Historique de la mission des Filles de la Charité à Thessalonique de 1855 à 1995

En 1855, les Filles de la Charité arrivèrent à THESSALONIQUE, ville du Nord de la Grèce, qui était encore sous l’Empire Ottoman et ce, jusqu’en 1912. Elles furent logées dans une vieille maison en bois, en mauvaise état. On raconte que les jours de grandes pluies les Sœurs devaient avoir leurs parapluies ouverts dans leur lit pour ne pas être mouillées. Et cependant, ce fut cette modeste habitation qui devait servir de « berceau » à toutes les maisons et œuvres des Filles de la Charité de THESSALONIQUE. Les Sœurs étaient au nombre de quatre ; elles avaient ouvert 2 classes. Dès l’ouverture, elles avaient une quarantaine d’élèves, des grecques orthodoxes surtout, car alors les catholiques n’étaient pas nombreux à THESSALONIQUE.

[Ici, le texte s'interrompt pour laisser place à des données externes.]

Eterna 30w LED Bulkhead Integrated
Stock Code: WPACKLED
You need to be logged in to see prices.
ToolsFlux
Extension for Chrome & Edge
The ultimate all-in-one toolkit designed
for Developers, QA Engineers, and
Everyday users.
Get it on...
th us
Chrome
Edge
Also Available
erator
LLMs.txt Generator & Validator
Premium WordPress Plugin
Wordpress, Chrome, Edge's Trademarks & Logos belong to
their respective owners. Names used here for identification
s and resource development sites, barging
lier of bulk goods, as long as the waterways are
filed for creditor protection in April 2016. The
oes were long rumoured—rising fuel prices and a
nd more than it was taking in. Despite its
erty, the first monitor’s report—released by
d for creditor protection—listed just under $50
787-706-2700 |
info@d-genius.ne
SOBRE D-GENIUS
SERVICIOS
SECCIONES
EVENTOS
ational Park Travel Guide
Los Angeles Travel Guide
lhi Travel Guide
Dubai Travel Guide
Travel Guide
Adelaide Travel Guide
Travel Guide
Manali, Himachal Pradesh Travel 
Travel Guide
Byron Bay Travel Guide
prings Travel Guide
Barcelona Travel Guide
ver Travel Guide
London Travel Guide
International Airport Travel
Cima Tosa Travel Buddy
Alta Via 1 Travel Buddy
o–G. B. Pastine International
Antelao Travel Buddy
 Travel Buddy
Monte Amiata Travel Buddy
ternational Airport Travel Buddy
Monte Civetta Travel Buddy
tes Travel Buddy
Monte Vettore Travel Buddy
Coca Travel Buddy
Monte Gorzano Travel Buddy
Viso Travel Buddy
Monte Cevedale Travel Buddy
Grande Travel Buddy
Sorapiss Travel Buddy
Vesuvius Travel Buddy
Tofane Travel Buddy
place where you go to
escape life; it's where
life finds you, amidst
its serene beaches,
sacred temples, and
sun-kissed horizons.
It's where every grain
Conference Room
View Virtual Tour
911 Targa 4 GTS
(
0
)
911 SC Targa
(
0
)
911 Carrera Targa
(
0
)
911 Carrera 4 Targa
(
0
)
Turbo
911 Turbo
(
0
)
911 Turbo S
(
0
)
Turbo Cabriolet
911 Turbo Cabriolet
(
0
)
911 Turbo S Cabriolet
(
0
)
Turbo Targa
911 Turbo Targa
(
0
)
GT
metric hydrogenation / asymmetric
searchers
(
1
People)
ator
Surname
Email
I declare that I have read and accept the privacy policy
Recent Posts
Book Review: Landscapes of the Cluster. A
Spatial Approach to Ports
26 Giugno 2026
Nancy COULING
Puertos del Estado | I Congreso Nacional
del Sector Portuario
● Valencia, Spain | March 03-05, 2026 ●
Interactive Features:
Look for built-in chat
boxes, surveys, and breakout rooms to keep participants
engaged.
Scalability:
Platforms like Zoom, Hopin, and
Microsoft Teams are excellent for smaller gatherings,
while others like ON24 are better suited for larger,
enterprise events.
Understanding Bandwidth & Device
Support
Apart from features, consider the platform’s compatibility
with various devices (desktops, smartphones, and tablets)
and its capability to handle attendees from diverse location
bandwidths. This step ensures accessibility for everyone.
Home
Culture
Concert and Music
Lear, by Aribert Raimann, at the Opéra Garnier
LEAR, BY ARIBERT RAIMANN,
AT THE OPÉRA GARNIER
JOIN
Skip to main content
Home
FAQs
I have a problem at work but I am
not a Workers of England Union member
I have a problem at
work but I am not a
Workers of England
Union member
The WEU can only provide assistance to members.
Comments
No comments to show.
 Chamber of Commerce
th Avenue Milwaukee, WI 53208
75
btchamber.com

En 1856, les Sœurs ouvrirent un Dispensaire mais bientôt elles ne purent suffire car c’était trois ou quatre cents personnes qui s’y présentaient tous les jours. Aussi, la Compagnie des Filles de la Charité leur envoya bientôt deux autres Sœurs. Le 8 septembre, l’Association des Enfants de Marie fut fondée ; elle fut très florissante.

Soeurs et enfants de Marie

En 1857, elles commencèrent les visites des pauvres et des malades à domicile ainsi que les visites dans les prisons.

En 1858 elles ouvrirent un Hôpital et voici comment : un jour parmi les malades il s’en trouva un, dont l’état était tellement grave, qu’on ne pouvait le renvoyer. Il fut logé dans une chambrette pour le soigner. D’autres cas semblables suivirent : l’Hôpital était fondé. Mais la maison de l’Hôpital se trouvait trop vieille et avec les années il devint impossible de continuer de la sorte.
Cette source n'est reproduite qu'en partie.